* Try it: In the records, find each line where "Testo" occurs, and copy it.

* Supplied entries:
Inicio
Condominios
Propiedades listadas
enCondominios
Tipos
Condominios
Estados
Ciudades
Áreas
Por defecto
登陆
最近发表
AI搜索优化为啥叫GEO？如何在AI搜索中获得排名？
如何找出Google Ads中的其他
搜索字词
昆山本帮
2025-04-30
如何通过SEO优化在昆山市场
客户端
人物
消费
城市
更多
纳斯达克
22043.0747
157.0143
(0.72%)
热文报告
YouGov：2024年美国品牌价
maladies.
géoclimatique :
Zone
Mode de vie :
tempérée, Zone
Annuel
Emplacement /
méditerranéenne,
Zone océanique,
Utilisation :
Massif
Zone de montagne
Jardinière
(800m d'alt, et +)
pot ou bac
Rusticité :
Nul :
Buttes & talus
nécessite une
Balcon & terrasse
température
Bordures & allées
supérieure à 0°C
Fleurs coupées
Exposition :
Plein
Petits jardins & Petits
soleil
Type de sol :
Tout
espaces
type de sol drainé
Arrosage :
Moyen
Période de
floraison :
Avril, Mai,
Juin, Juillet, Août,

---

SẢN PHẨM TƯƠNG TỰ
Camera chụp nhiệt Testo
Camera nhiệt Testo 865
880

* Written response:
Camera chụp nhiệt Testo
Camera nhiệt Testo 865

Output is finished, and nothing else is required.